◆ WHAT YOU SHOULD DO ◆
Look through the listing below for the string "return". Say how many lines hold it, and nothing else.

[[ INPUT MATERIAL, beginning ]]

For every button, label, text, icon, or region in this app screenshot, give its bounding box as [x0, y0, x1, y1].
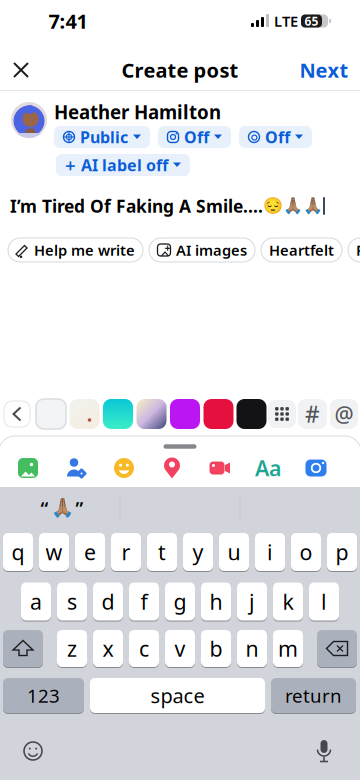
button[interactable]: z: [57, 630, 87, 668]
staticText: y: [192, 538, 204, 566]
button[interactable]: Mention: [330, 399, 358, 429]
staticText: Create post: [122, 57, 238, 83]
staticText: o: [300, 538, 312, 566]
button[interactable]: b: [201, 630, 231, 668]
button[interactable]: Shift: [3, 630, 43, 668]
button[interactable]: g: [165, 582, 195, 621]
staticText: space: [150, 682, 204, 709]
staticText: l: [321, 587, 327, 616]
button[interactable]: return: [271, 678, 356, 714]
button[interactable]: Red background: [204, 399, 234, 429]
staticText: I’m Tired Of Faking A Smile....: [10, 194, 263, 218]
staticText: h: [210, 587, 222, 616]
button[interactable]: k: [273, 582, 303, 621]
staticText: Fix grammar: [356, 240, 360, 260]
button[interactable]: “: [7, 491, 117, 525]
staticText: Off: [265, 126, 290, 148]
button[interactable]: r: [111, 532, 141, 572]
button[interactable]: More backgrounds: [268, 400, 296, 428]
staticText: AI images: [176, 240, 247, 260]
button[interactable]: c: [129, 630, 159, 668]
button[interactable]: x: [93, 630, 123, 668]
staticText: 🙏🏽: [50, 497, 74, 519]
button[interactable]: h: [201, 582, 231, 621]
button[interactable]: e: [75, 532, 105, 572]
button[interactable]: 123: [3, 678, 84, 714]
button[interactable]: Camera: [296, 450, 336, 486]
button[interactable]: l: [309, 582, 339, 621]
button[interactable]: Delete: [317, 630, 357, 668]
staticText: e: [84, 538, 96, 566]
staticText: m: [278, 634, 298, 663]
button[interactable]: f: [129, 582, 159, 621]
button[interactable]: Help me write: [8, 238, 143, 262]
button[interactable]: Pastel background: [136, 399, 166, 429]
staticText: Public: [80, 126, 128, 148]
staticText: LTE: [274, 11, 298, 31]
staticText: 65: [304, 13, 318, 29]
button[interactable]: Background color: [248, 450, 288, 486]
button[interactable]: Purple background: [170, 399, 200, 429]
button[interactable]: Heartfelt: [261, 238, 342, 262]
staticText: Heartfelt: [269, 240, 334, 260]
staticText: c: [139, 634, 149, 663]
button[interactable]: j: [237, 582, 267, 621]
button[interactable]: +: [149, 238, 255, 262]
button[interactable]: Next: [296, 52, 352, 88]
button[interactable]: +: [56, 154, 190, 176]
button[interactable]: Off: [239, 126, 312, 148]
button[interactable]: Teal background: [103, 399, 133, 429]
staticText: v: [174, 634, 186, 663]
staticText: s: [67, 587, 77, 616]
staticText: Off: [184, 126, 209, 148]
button[interactable]: Public: [54, 126, 150, 148]
button[interactable]: Photo or video: [8, 450, 48, 486]
button[interactable]: w: [39, 532, 69, 572]
button[interactable]: u: [219, 532, 249, 572]
button[interactable]: space: [90, 678, 265, 714]
staticText: a: [30, 587, 42, 616]
staticText: 7:41: [48, 8, 88, 34]
staticText: “: [40, 496, 48, 520]
button[interactable]: o: [291, 532, 321, 572]
button[interactable]: q: [3, 532, 33, 572]
staticText: q: [12, 538, 24, 566]
button[interactable]: Emoji: [15, 736, 51, 766]
button[interactable]: Check in: [152, 450, 192, 486]
button[interactable]: Tag people: [56, 450, 96, 486]
button[interactable]: Off: [158, 126, 231, 148]
staticText: x: [102, 634, 114, 663]
button[interactable]: a: [21, 582, 51, 621]
staticText: f: [140, 587, 148, 616]
button[interactable]: m: [273, 630, 303, 668]
button[interactable]: n: [237, 630, 267, 668]
button[interactable]: d: [93, 582, 123, 621]
staticText: 😔🙏🏽🙏🏽: [263, 197, 323, 215]
staticText: Help me write: [34, 240, 135, 260]
button[interactable]: i: [255, 532, 285, 572]
button[interactable]: y: [183, 532, 213, 572]
staticText: return: [285, 683, 342, 708]
button[interactable]: s: [57, 582, 87, 621]
staticText: t: [158, 538, 166, 566]
button[interactable]: t: [147, 532, 177, 572]
button[interactable]: No background: [36, 399, 66, 429]
button[interactable]: Flower background: [70, 399, 100, 429]
staticText: #: [305, 399, 320, 429]
button[interactable]: Hide backgrounds: [4, 401, 30, 427]
staticText: u: [228, 538, 240, 566]
button[interactable]: Feeling or activity: [104, 450, 144, 486]
button[interactable]: Hashtag: [298, 399, 327, 429]
button[interactable]: Dictation: [309, 736, 339, 766]
button[interactable]: Live video: [200, 450, 240, 486]
button[interactable]: Fix grammar: [348, 238, 360, 262]
button[interactable]: v: [165, 630, 195, 668]
staticText: p: [336, 538, 348, 566]
button[interactable]: Black background: [236, 399, 266, 429]
staticText: +: [164, 240, 170, 255]
button[interactable]: Close: [3, 52, 39, 88]
button[interactable]: p: [327, 532, 357, 572]
staticText: k: [282, 587, 294, 616]
staticText: z: [67, 634, 77, 663]
staticText: g: [174, 587, 186, 616]
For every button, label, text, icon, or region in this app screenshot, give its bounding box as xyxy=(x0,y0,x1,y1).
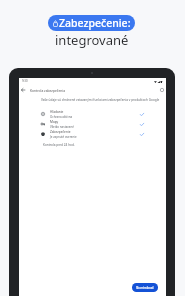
button[interactable]: Hľadanie xyxy=(41,109,144,119)
staticText: Kontrola pred 24 hod. xyxy=(43,143,75,147)
staticText: Zabezpečenie xyxy=(50,130,71,134)
staticText: integrované xyxy=(55,31,129,49)
staticText: Skontrolovať xyxy=(136,286,154,290)
staticText: Mapy xyxy=(50,120,59,124)
button[interactable]: Help xyxy=(158,86,166,94)
staticText: Ochrana aktívna xyxy=(50,115,73,119)
staticText: Hľadanie xyxy=(50,110,64,114)
staticText: Zabezpečenie: xyxy=(59,16,131,30)
button[interactable]: Mapy xyxy=(41,119,144,129)
staticText: Je zapnuté overenie xyxy=(50,135,77,139)
button[interactable]: Skontrolovať xyxy=(132,283,158,292)
button[interactable]: Back xyxy=(19,86,27,94)
staticText: Vaše údaje sú chránené vstavanými funkci… xyxy=(41,98,160,102)
staticText: Kontrola zabezpečenia xyxy=(30,88,65,92)
staticText: Všetko nastavené xyxy=(50,125,74,129)
button[interactable]: Zabezpečenie xyxy=(41,129,144,139)
staticText: 9:30 xyxy=(22,79,28,83)
button[interactable]: Zabezpečenie: xyxy=(48,15,135,31)
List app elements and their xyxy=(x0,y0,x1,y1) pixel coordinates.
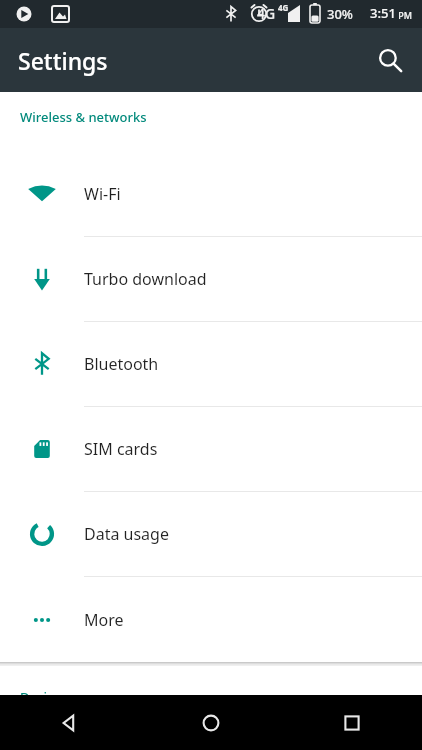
button[interactable]: Back xyxy=(0,695,140,750)
button[interactable]: Bluetooth xyxy=(0,322,422,407)
staticText: Device xyxy=(20,688,61,706)
button[interactable]: Recent apps xyxy=(281,695,422,750)
button[interactable]: More xyxy=(0,577,422,662)
button[interactable]: Data usage xyxy=(0,492,422,577)
button[interactable]: SIM cards xyxy=(0,407,422,492)
button[interactable]: Search xyxy=(366,36,414,84)
staticText: 4G xyxy=(278,2,289,13)
staticText: SIM cards xyxy=(84,438,158,460)
staticText: Wi-Fi xyxy=(84,183,121,205)
staticText: 30% xyxy=(327,5,353,23)
staticText: Settings xyxy=(18,45,108,76)
button[interactable]: Turbo download xyxy=(0,237,422,322)
button[interactable]: Wi-Fi xyxy=(0,152,422,237)
staticText: Wireless & networks xyxy=(20,108,147,126)
staticText: 4G xyxy=(257,4,276,23)
staticText: Turbo download xyxy=(84,268,207,290)
staticText: 3:51 xyxy=(370,4,396,22)
staticText: More xyxy=(84,609,124,631)
button[interactable]: Home xyxy=(140,695,281,750)
staticText: Data usage xyxy=(84,523,169,545)
staticText: Bluetooth xyxy=(84,353,159,375)
staticText: PM xyxy=(396,9,413,21)
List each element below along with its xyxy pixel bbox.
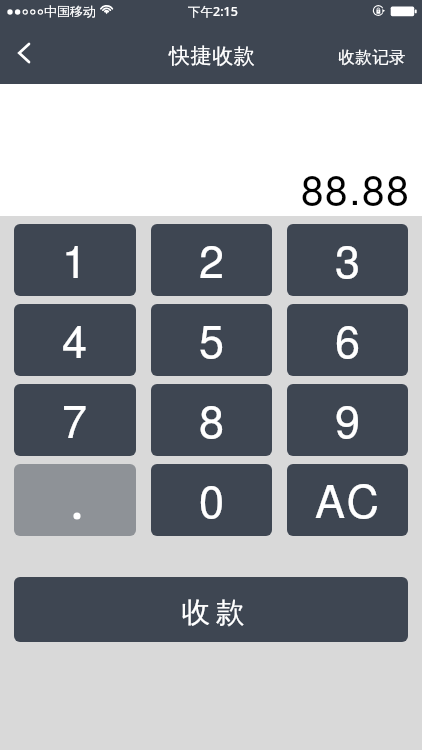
staticText: 6 xyxy=(335,306,361,370)
staticText: 2 xyxy=(199,226,225,290)
button[interactable]: 3 xyxy=(287,224,408,296)
staticText: 3 xyxy=(335,226,361,290)
staticText: AC xyxy=(315,466,382,530)
button[interactable]: 2 xyxy=(151,224,272,296)
button[interactable]: Decimal point xyxy=(14,464,136,536)
staticText: 8 xyxy=(199,386,225,450)
button[interactable]: 4 xyxy=(14,304,136,376)
button[interactable]: Back xyxy=(0,28,48,84)
staticText: 0 xyxy=(199,466,225,530)
staticText: 1 xyxy=(62,226,88,290)
button[interactable]: AC xyxy=(287,464,408,536)
staticText: 中国移动 xyxy=(44,3,96,19)
button[interactable]: 0 xyxy=(151,464,272,536)
button[interactable]: 6 xyxy=(287,304,408,376)
button[interactable]: 7 xyxy=(14,384,136,456)
staticText: 5 xyxy=(199,306,225,370)
button[interactable]: 5 xyxy=(151,304,272,376)
button[interactable]: 1 xyxy=(14,224,136,296)
staticText: 收款 xyxy=(179,595,247,631)
staticText: 7 xyxy=(62,386,88,450)
button[interactable]: 收款 xyxy=(14,577,408,642)
button[interactable]: 9 xyxy=(287,384,408,456)
staticText: 4 xyxy=(62,306,88,370)
staticText: 9 xyxy=(335,386,361,450)
button[interactable]: 收款记录 xyxy=(322,32,422,81)
button[interactable]: 8 xyxy=(151,384,272,456)
staticText: 快捷收款 xyxy=(169,43,256,69)
staticText: 88.88 xyxy=(301,159,411,217)
staticText: 收款记录 xyxy=(338,47,406,68)
staticText: 下午2:15 xyxy=(188,3,238,20)
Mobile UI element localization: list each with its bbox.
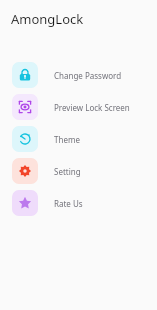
button[interactable]: Theme bbox=[0, 123, 157, 155]
staticText: Setting bbox=[54, 166, 81, 177]
staticText: Preview Lock Screen bbox=[54, 102, 130, 113]
button[interactable]: Rate Us bbox=[0, 187, 157, 219]
button[interactable]: Preview Lock Screen bbox=[0, 91, 157, 123]
button[interactable]: Setting bbox=[0, 155, 157, 187]
staticText: Theme bbox=[54, 134, 80, 145]
staticText: Rate Us bbox=[54, 198, 83, 209]
button[interactable]: Change Password bbox=[0, 59, 157, 91]
staticText: Change Password bbox=[54, 70, 122, 81]
staticText: AmongLock bbox=[11, 10, 84, 28]
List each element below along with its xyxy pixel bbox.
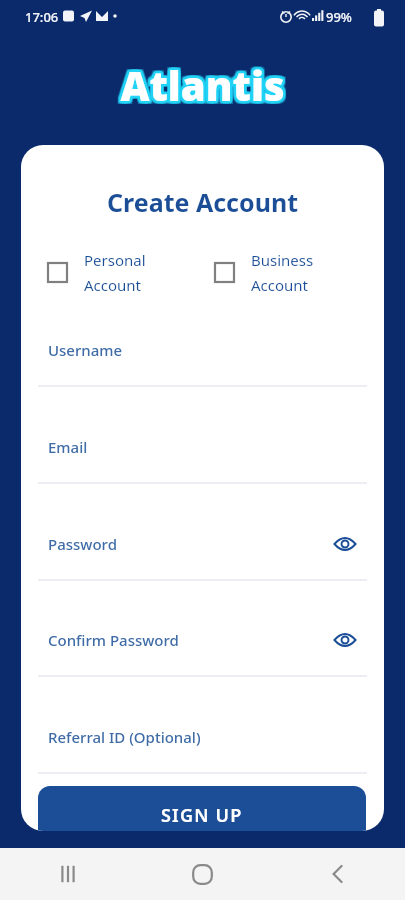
staticText: Atlantis <box>120 60 285 114</box>
staticText: Atlantis <box>118 56 283 110</box>
staticText: Atlantis <box>121 57 286 111</box>
button[interactable]: Confirm Password <box>21 616 384 712</box>
staticText: Atlantis <box>119 55 284 109</box>
staticText: Referral ID (Optional) <box>48 727 201 747</box>
staticText: Atlantis <box>117 55 282 109</box>
button[interactable]: Business <box>214 250 314 295</box>
staticText: Account <box>251 275 309 295</box>
button[interactable]: Show password <box>329 624 361 656</box>
staticText: Atlantis <box>121 59 286 113</box>
staticText: Atlantis <box>122 59 287 113</box>
staticText: Atlantis <box>118 57 283 111</box>
staticText: Personal <box>84 250 146 270</box>
button[interactable]: Back <box>270 848 405 900</box>
staticText: Atlantis <box>123 59 288 113</box>
staticText: Atlantis <box>122 58 287 112</box>
staticText: Email <box>48 437 88 457</box>
staticText: Atlantis <box>120 58 285 112</box>
staticText: Atlantis <box>121 58 286 112</box>
button[interactable]: Personal <box>47 250 146 295</box>
staticText: Atlantis <box>119 59 284 113</box>
button[interactable]: Referral ID (Optional) <box>21 713 384 809</box>
staticText: Atlantis <box>121 57 286 111</box>
button[interactable]: SIGN UP <box>38 786 366 831</box>
staticText: Atlantis <box>119 59 284 113</box>
staticText: 17:06 <box>25 8 59 26</box>
staticText: Atlantis <box>122 57 287 111</box>
staticText: Atlantis <box>123 61 288 115</box>
staticText: Atlantis <box>118 60 283 114</box>
staticText: Atlantis <box>119 57 284 111</box>
staticText: Atlantis <box>120 56 285 110</box>
staticText: Atlantis <box>123 57 288 111</box>
staticText: Atlantis <box>118 59 283 113</box>
button[interactable]: Show password <box>329 528 361 560</box>
staticText: Atlantis <box>119 56 284 110</box>
button[interactable]: Password <box>21 520 384 616</box>
staticText: Atlantis <box>119 61 284 115</box>
staticText: Atlantis <box>118 58 283 112</box>
staticText: Atlantis <box>123 55 288 109</box>
button[interactable]: Home <box>135 848 270 900</box>
button[interactable]: Email <box>21 423 384 519</box>
staticText: Atlantis <box>117 61 282 115</box>
staticText: Confirm Password <box>48 630 179 650</box>
staticText: Account <box>84 275 142 295</box>
staticText: Atlantis <box>122 60 287 114</box>
staticText: Atlantis <box>121 56 286 110</box>
staticText: Atlantis <box>121 61 286 115</box>
staticText: 99% <box>326 8 352 26</box>
staticText: Business <box>251 250 314 270</box>
staticText: Atlantis <box>117 59 282 113</box>
staticText: Atlantis <box>121 59 286 113</box>
staticText: Atlantis <box>121 55 286 109</box>
staticText: Atlantis <box>121 60 286 114</box>
button[interactable]: Recent apps <box>0 848 135 900</box>
button[interactable]: Username <box>21 326 384 422</box>
staticText: Atlantis <box>120 57 285 111</box>
staticText: Atlantis <box>119 57 284 111</box>
staticText: Atlantis <box>119 58 284 112</box>
staticText: SIGN UP <box>161 803 243 828</box>
staticText: Username <box>48 340 123 360</box>
staticText: Atlantis <box>120 59 285 113</box>
staticText: Create Account <box>107 185 298 219</box>
staticText: Atlantis <box>122 56 287 110</box>
staticText: Atlantis <box>119 60 284 114</box>
staticText: Atlantis <box>117 57 282 111</box>
staticText: Password <box>48 534 117 554</box>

[[ INPUT MATERIAL, end ]]

◆ SOLVED EXERCISE ◆
2